_Assigned task_
Could you copy each line of the listing below that has the word "this"?

-- Input data follows --

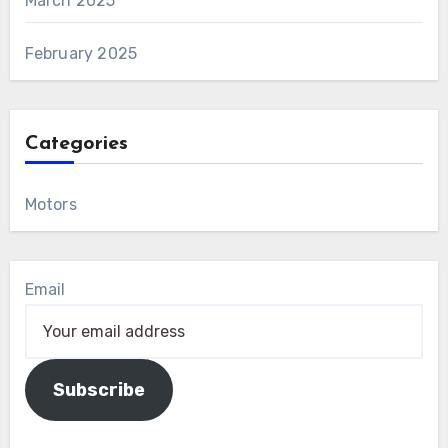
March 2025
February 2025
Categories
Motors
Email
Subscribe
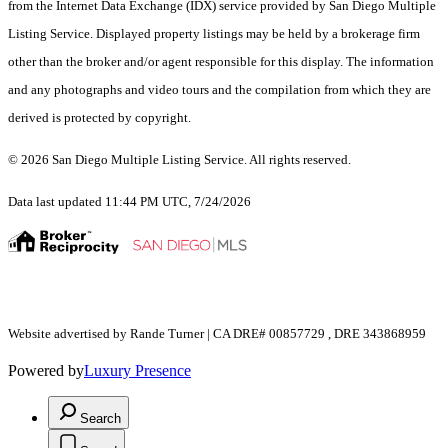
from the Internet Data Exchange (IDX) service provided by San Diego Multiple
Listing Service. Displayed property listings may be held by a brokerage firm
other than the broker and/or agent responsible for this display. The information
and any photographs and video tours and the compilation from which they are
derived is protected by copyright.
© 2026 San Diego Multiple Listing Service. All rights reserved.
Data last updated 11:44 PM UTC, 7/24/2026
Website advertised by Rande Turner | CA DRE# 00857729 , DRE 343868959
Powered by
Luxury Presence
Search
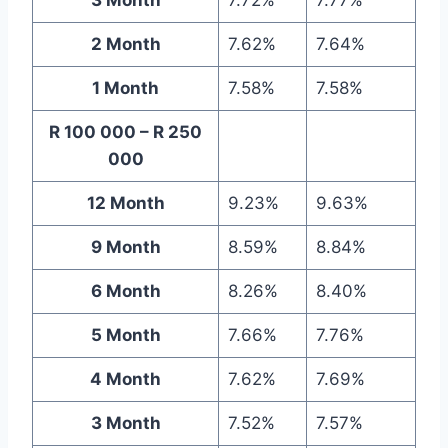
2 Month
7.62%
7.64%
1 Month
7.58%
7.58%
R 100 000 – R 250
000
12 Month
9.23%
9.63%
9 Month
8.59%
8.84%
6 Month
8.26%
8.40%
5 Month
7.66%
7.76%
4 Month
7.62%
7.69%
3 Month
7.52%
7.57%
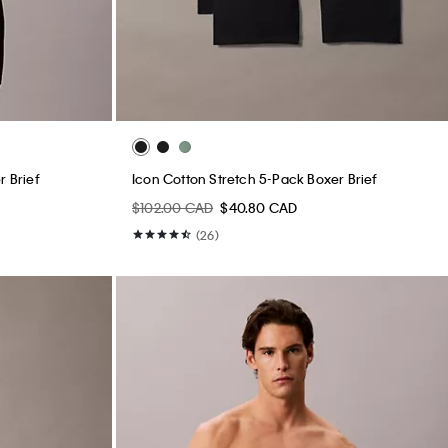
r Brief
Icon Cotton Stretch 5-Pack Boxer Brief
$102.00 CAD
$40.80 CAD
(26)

-- Input data concluded --
-- Input data follows --

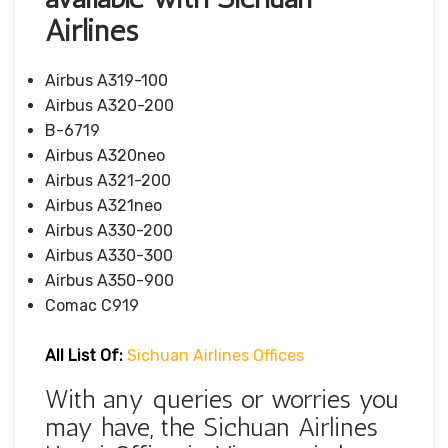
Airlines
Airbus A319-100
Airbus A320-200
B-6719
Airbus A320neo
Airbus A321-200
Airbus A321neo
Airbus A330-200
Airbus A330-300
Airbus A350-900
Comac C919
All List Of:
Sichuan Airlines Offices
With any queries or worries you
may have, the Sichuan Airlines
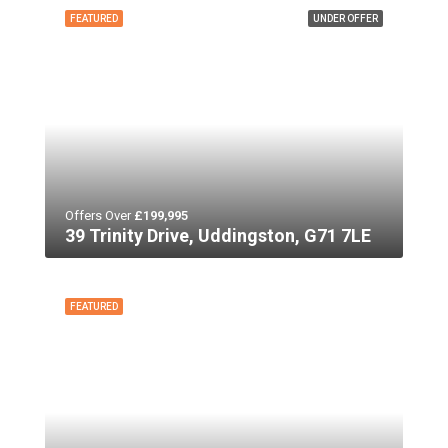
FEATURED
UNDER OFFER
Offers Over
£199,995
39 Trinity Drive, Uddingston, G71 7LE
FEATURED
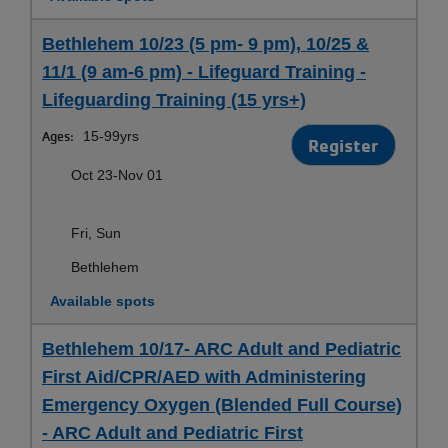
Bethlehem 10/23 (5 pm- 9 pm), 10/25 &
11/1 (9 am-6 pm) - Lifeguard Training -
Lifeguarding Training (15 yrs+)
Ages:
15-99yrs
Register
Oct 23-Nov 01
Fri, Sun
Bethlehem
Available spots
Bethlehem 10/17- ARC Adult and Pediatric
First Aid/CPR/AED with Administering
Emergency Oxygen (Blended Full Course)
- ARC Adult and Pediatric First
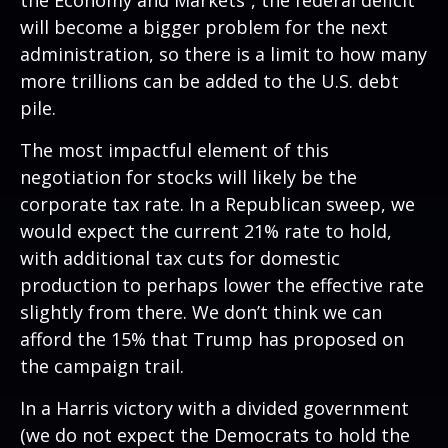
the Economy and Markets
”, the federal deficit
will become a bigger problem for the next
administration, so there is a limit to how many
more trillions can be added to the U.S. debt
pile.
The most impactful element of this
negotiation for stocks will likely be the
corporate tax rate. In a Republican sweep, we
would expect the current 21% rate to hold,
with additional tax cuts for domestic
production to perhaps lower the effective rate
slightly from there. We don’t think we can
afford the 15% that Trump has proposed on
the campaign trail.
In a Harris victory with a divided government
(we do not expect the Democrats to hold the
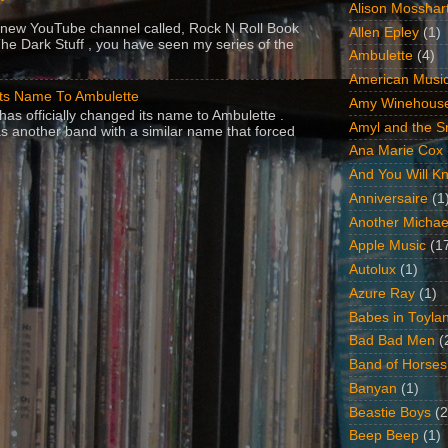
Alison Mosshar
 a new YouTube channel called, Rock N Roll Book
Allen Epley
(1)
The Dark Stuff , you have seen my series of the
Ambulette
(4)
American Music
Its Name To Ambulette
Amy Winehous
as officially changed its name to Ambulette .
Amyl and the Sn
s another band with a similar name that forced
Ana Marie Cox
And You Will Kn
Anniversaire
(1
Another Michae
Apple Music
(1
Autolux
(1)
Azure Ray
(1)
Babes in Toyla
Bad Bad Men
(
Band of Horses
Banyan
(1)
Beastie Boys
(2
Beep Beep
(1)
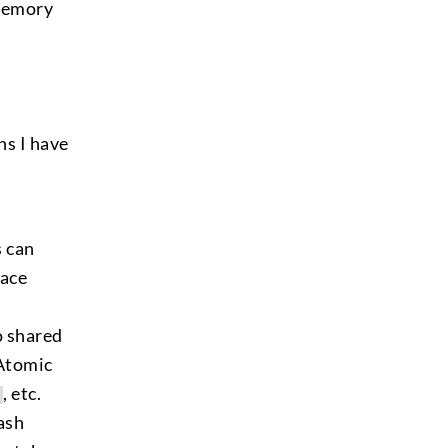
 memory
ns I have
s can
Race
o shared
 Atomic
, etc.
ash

-- Input data concluded --

_Written answer_
other than the broker and/or agent responsible for this display. The information
The most impactful element of this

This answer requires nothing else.